Boris Grappe (Verkäufer von Erinnerungen), Juanita Lascarro (Julietta) und Kurt Streit (Michel); Foto © Barbara Aumüller
Für Kurt Streit, den feurigen Loge im Frankfurter „Das Rheingold“ (2010), der zwei Jahre zuvor an der Frankfurter Oper den Tito in La Clemenza di Tito gesungen hat, ist diese Partie des Michel eine Herausforderung, die ihm anfangs schon zu schaffen machte, wie er bei der Premierenfeier eingesteht. Diese Rolle ist eine Zumutung, denn Michel ist mehr als zwei Stunden auf der Bühne präsent, singend und agierend. Kurt Streit, Sohn amerikanischer Eltern, in Japan geboren, heute österreichischer Staatsbürger, wurde lange als ausgesprochener Mozart-Sänger gefeiert. Seine Schallplattenaufnahmen bestätigen das. Überwältigend, wie der Tenor die Rolle des Michel meistert: Die Stimme klar, vorzüglich ansetzend, sprechend, das Spiel traumwandlerisch. Sehr erotisch erscheint Juanita Lascarro, seit dreizehn Jahren Mitglied im Ensemble, als Julietta, deren kurze Gesangspartien sie wohlklingend-lyrisch darbietet.
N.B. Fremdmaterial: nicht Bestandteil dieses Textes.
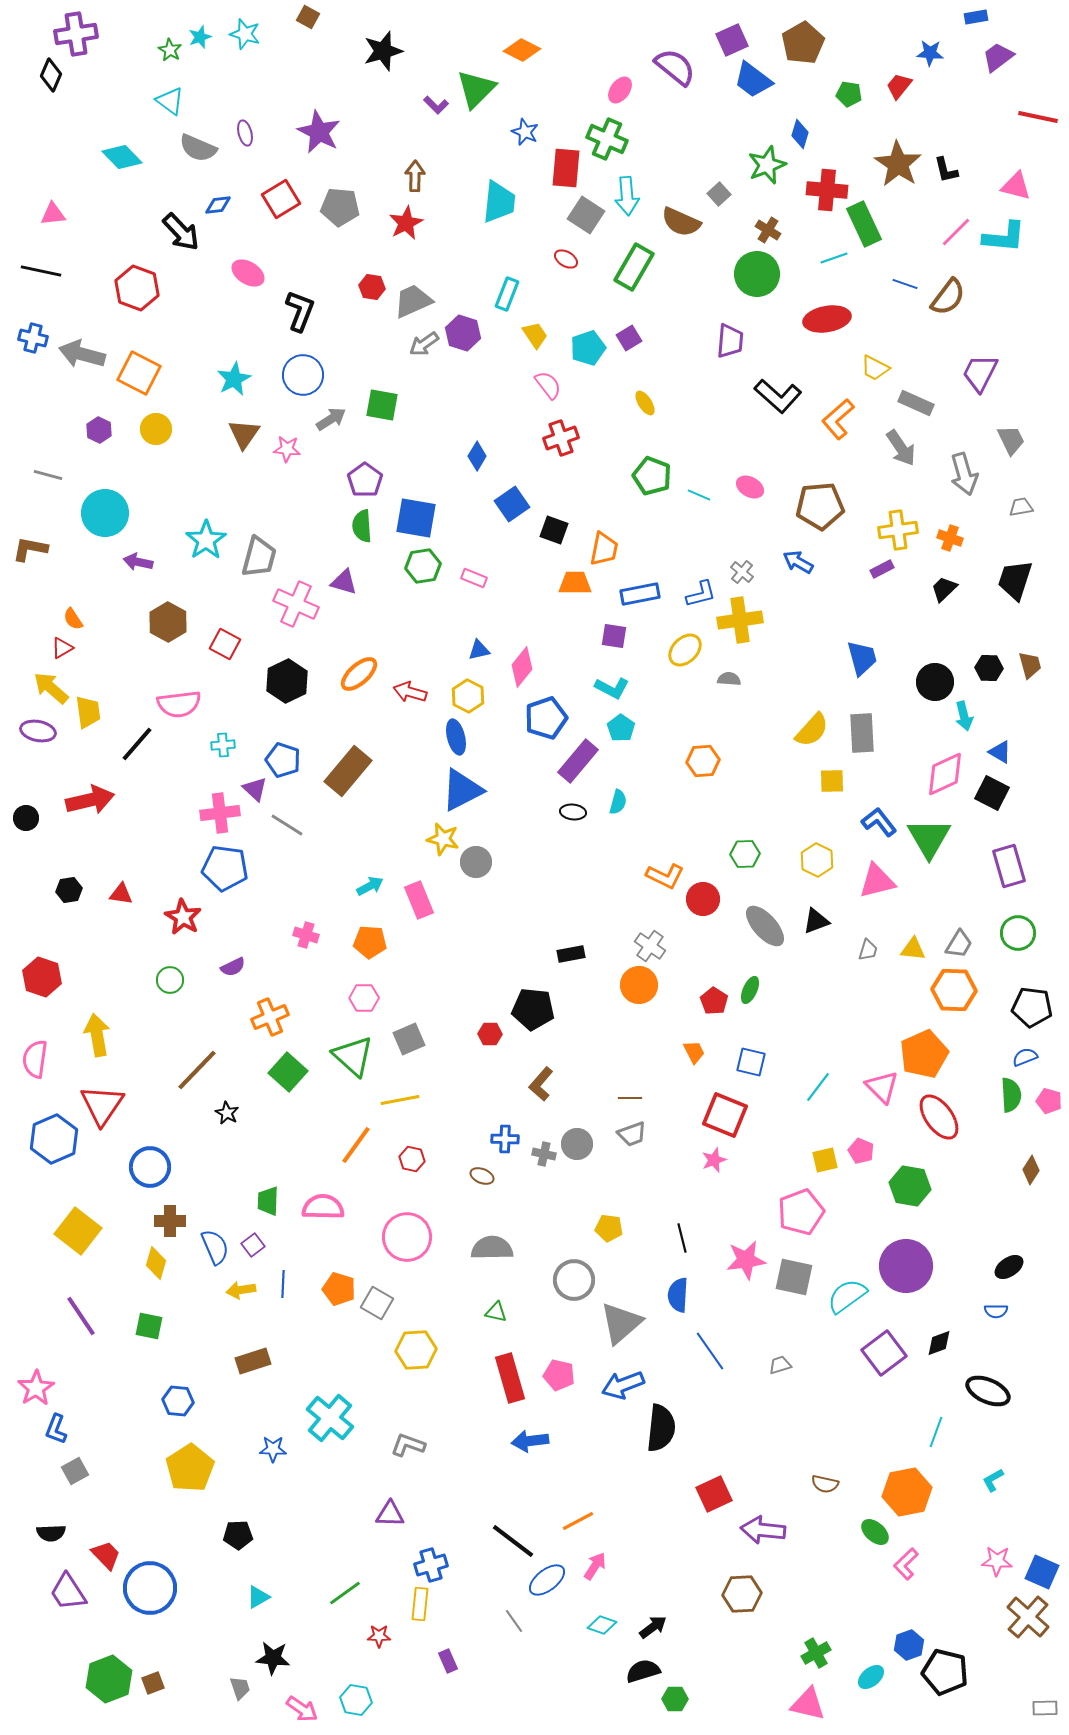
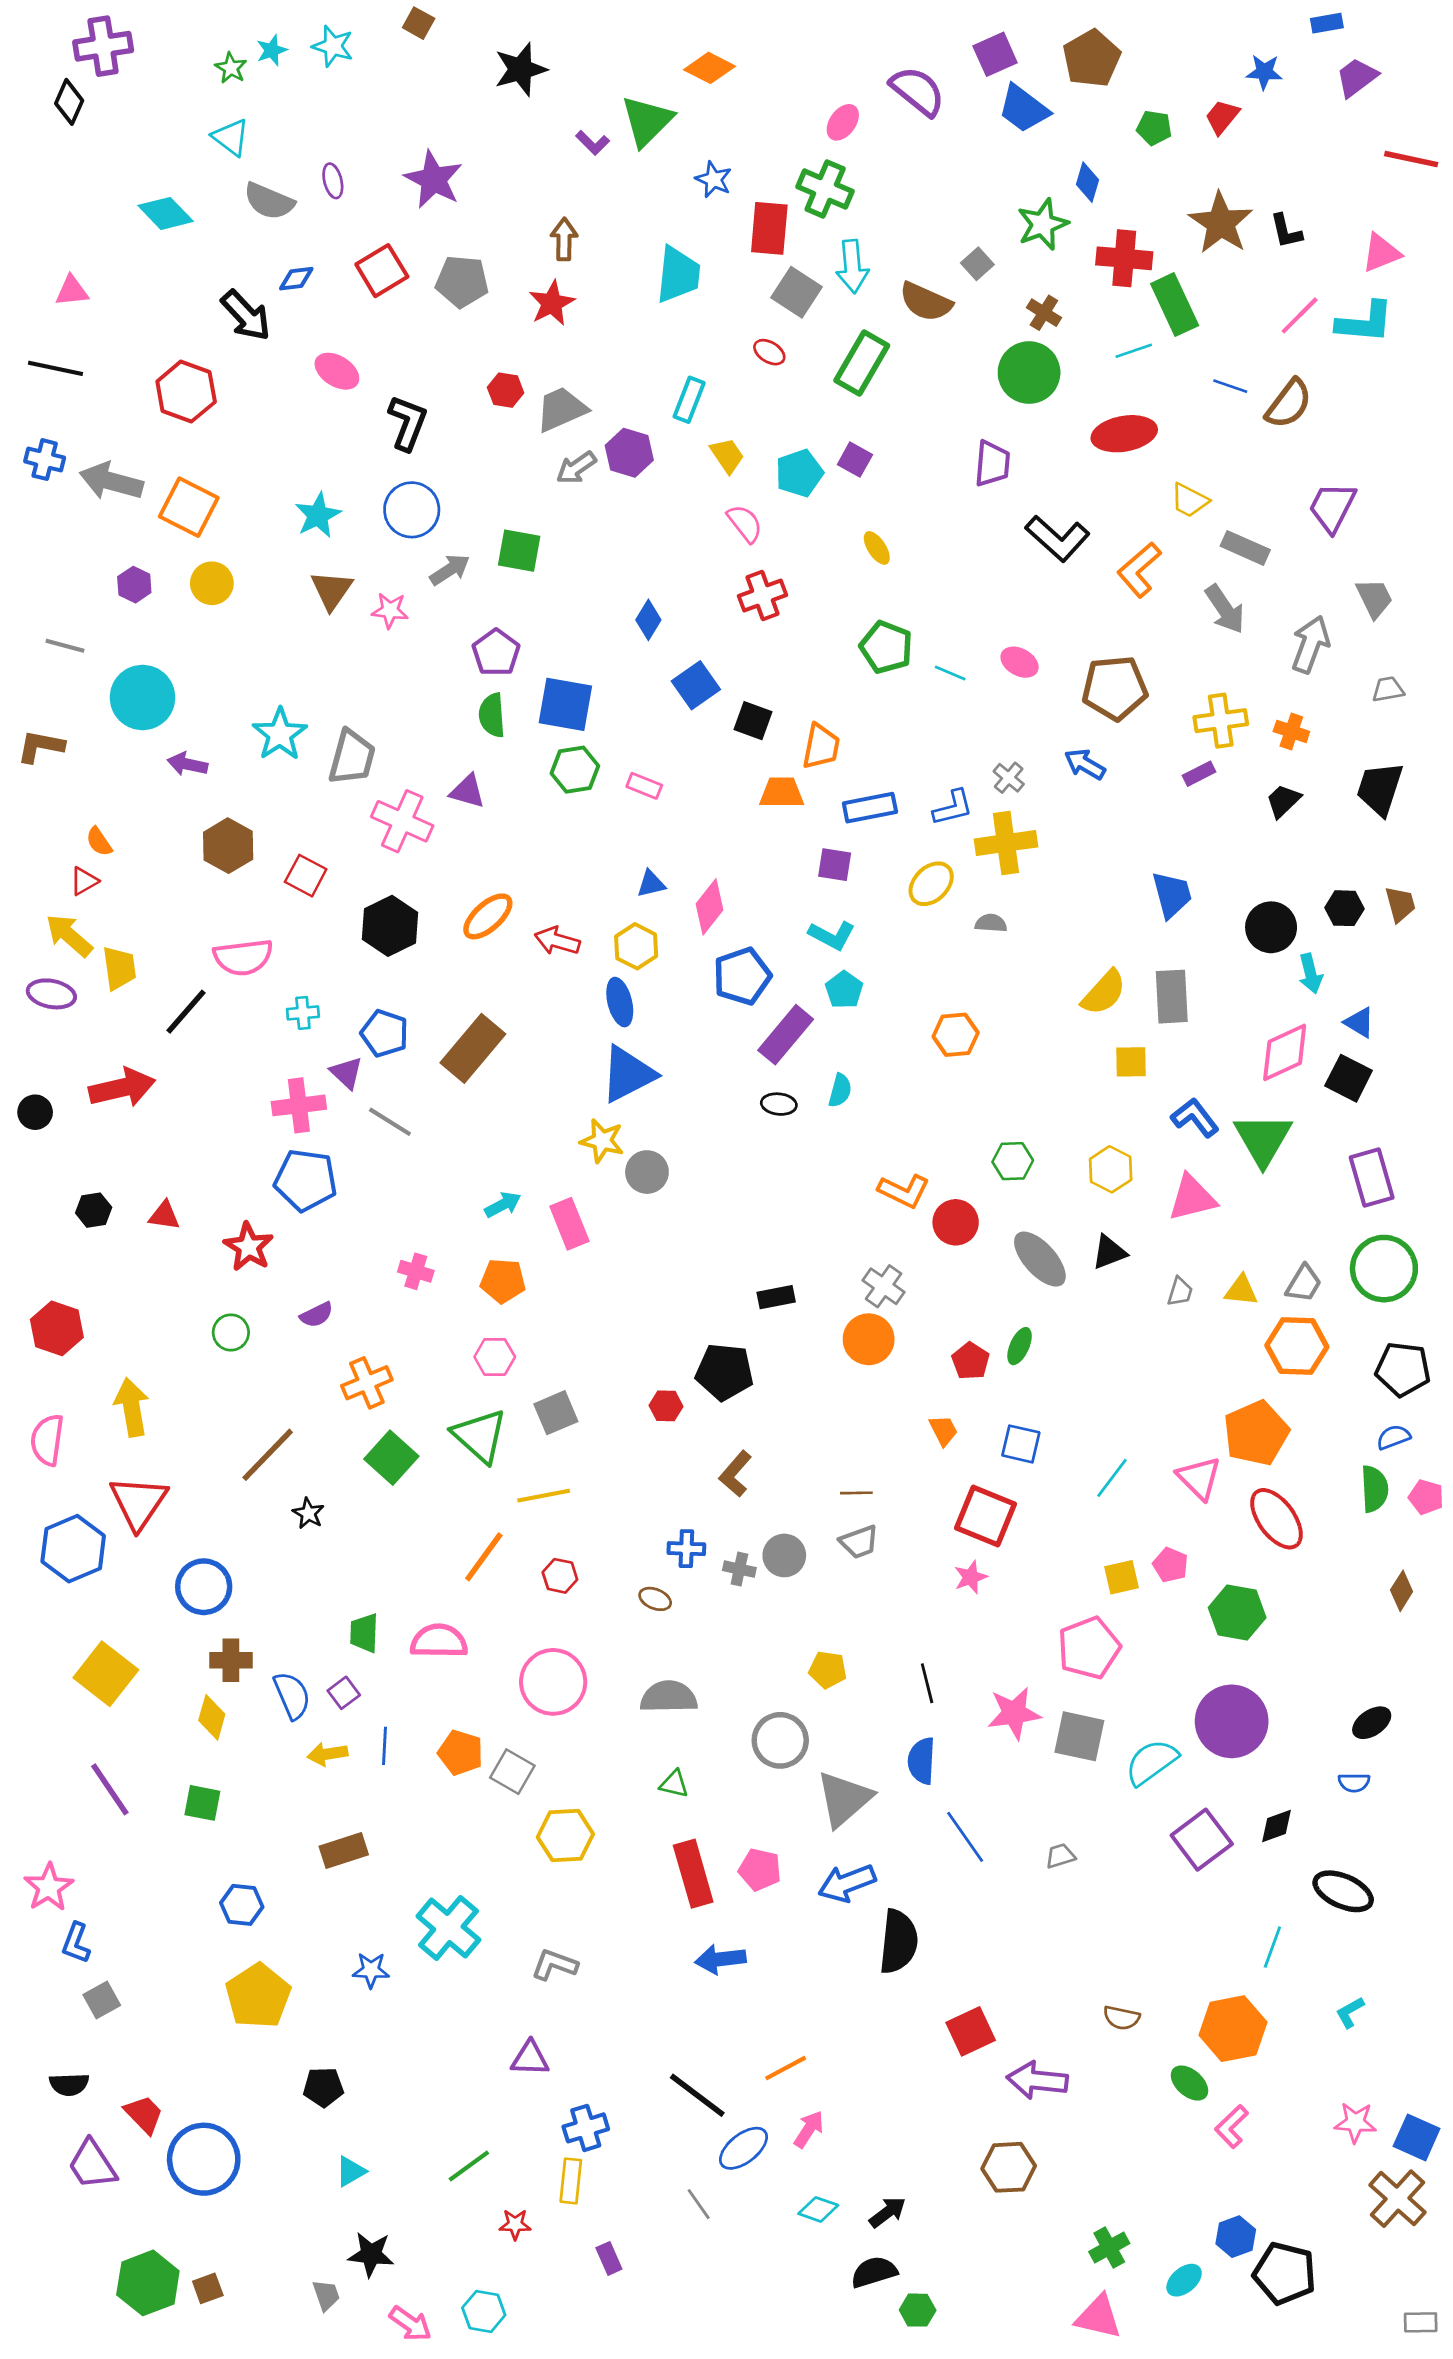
pink triangle: (1016, 186) -> (1381, 253), turned -36
purple square: (629, 338) -> (855, 460), turned -30
gray arrow: (964, 474) -> (1310, 644), turned -144
green circle: (1018, 933) -> (1384, 1269), size x1.4

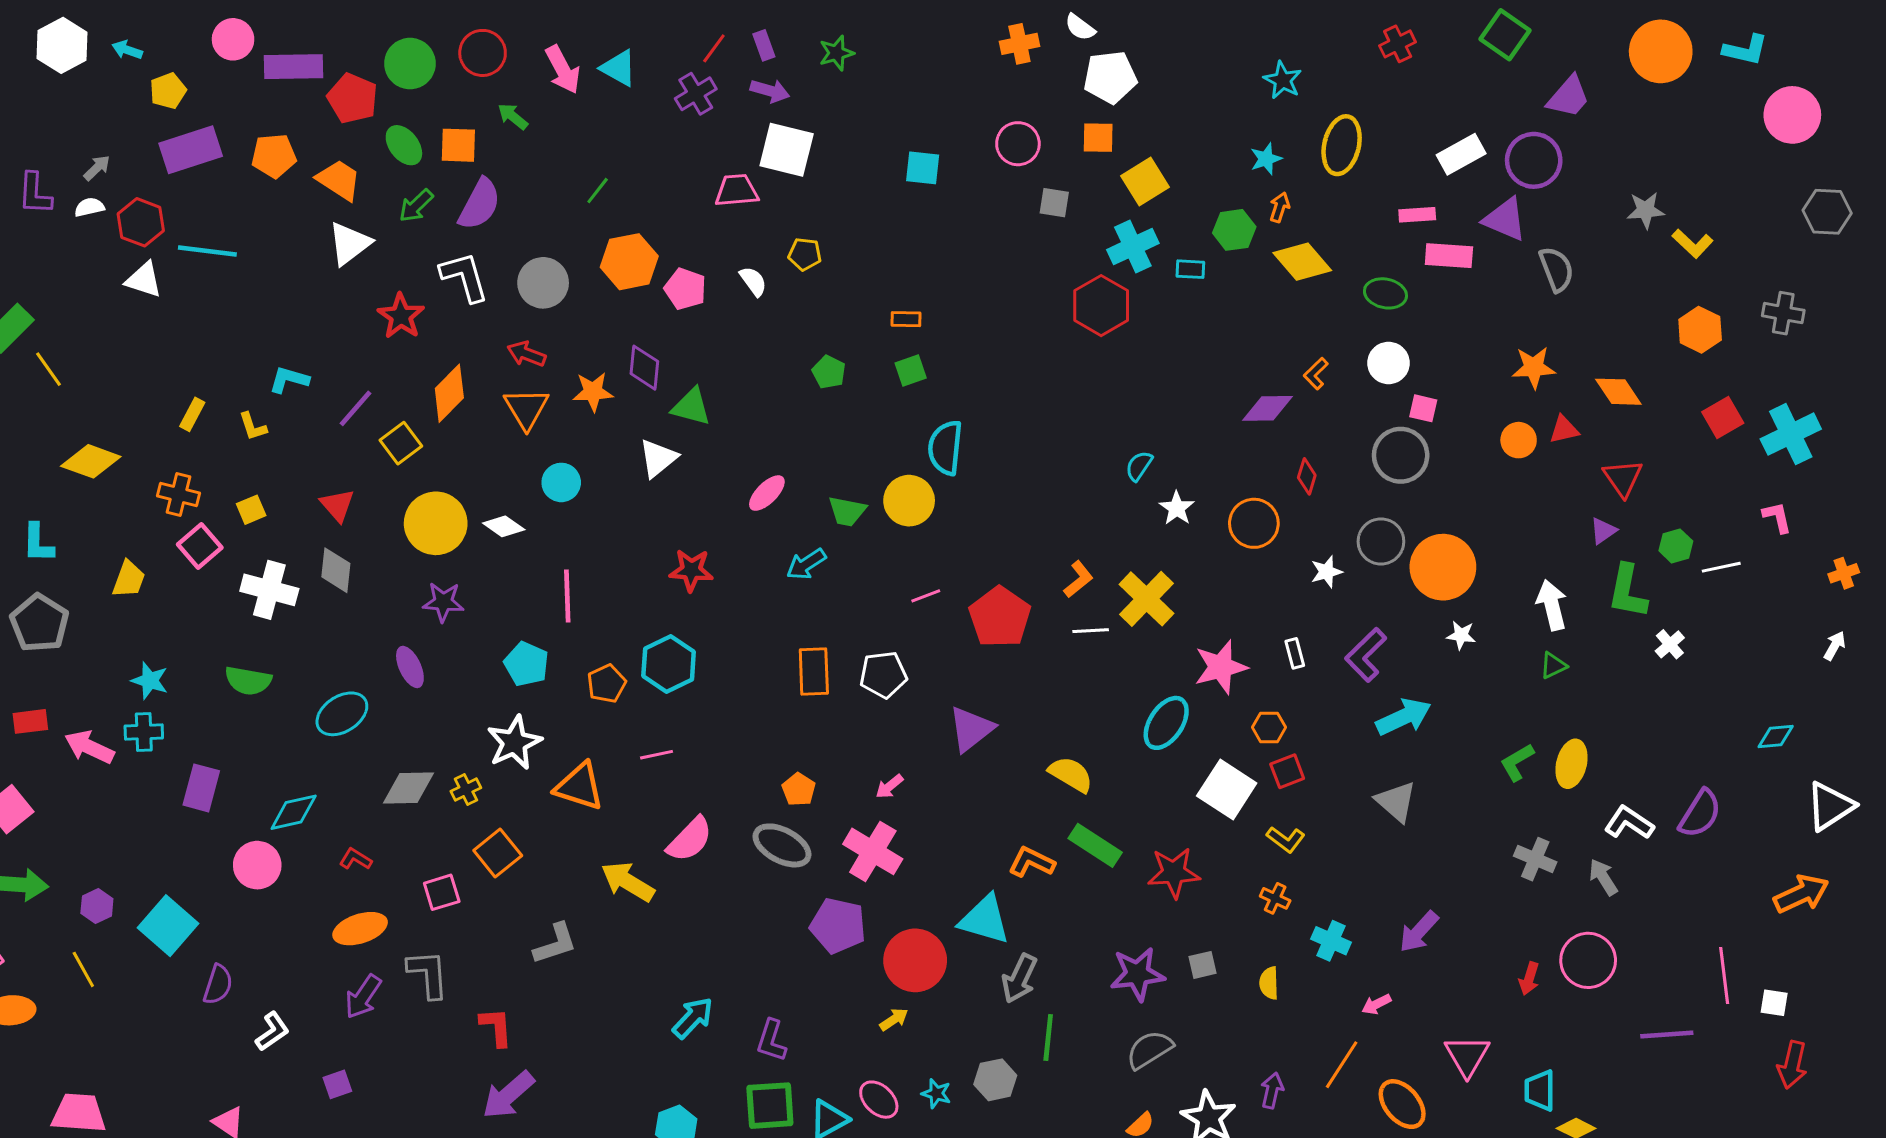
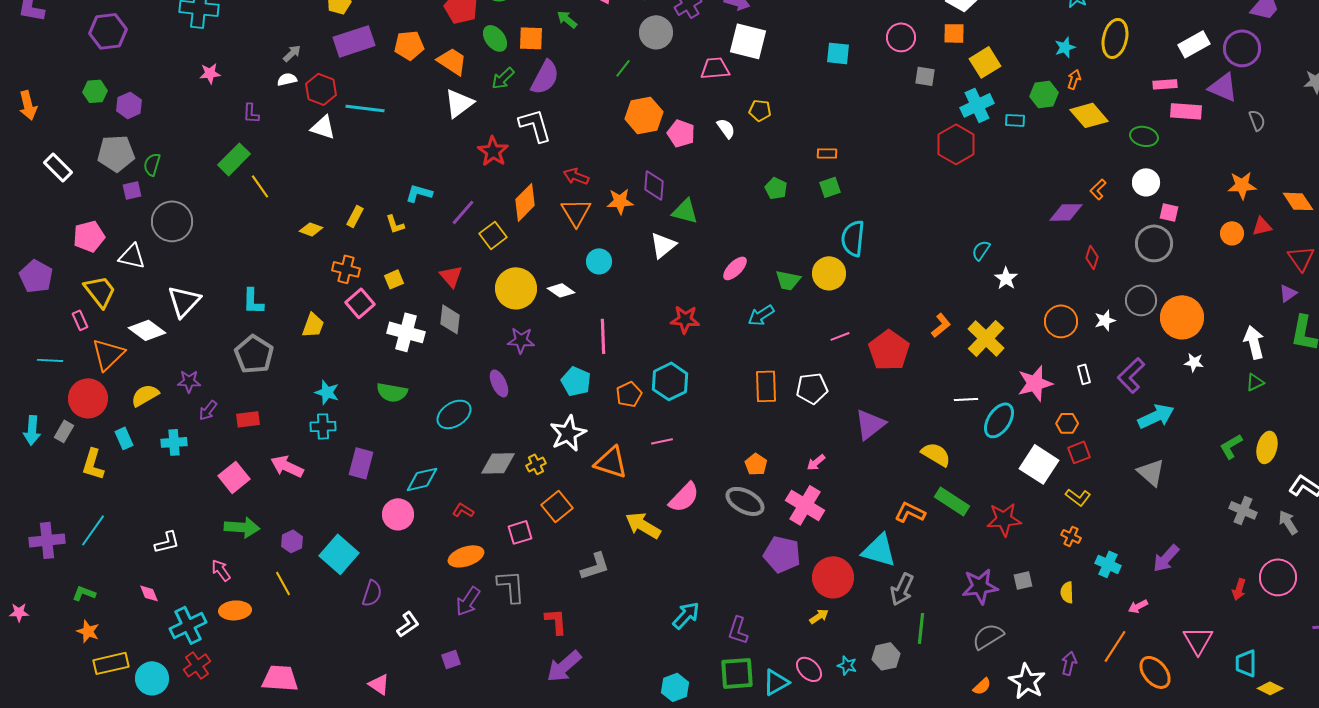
purple L-shape: (35, 194) -> (251, 113), moved, size x0.7
gray semicircle: (1556, 269) -> (1257, 120), size x0.7
gray circle: (543, 283) -> (656, 32), moved
yellow diamond: (91, 461) -> (311, 229), moved, size x0.6
orange circle: (1254, 523) -> (1061, 321), moved
white line: (1091, 631) -> (966, 399), moved
pink arrow: (89, 747) -> (287, 466), moved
Das gesamte Sängerteam gefällt, was auch der anhaltende Beifall, der bei Kurt Streit frenetisch wurde, bestätigte. Viel Beifall auch für das Orchester und seinen Dirigenten sowie für die Frauen und Männer von Regie, Bühnenbild und Kostüme, der auch der Dramaturgie von Norbert Abels gebührt.
Dennoch – im Gespräch danach war von Begeisterung, auch von Kritik und sogar totaler Ablehnung der Oper zu hören: zu lang sei sie, wie eine wiederkehrende Traumschleife.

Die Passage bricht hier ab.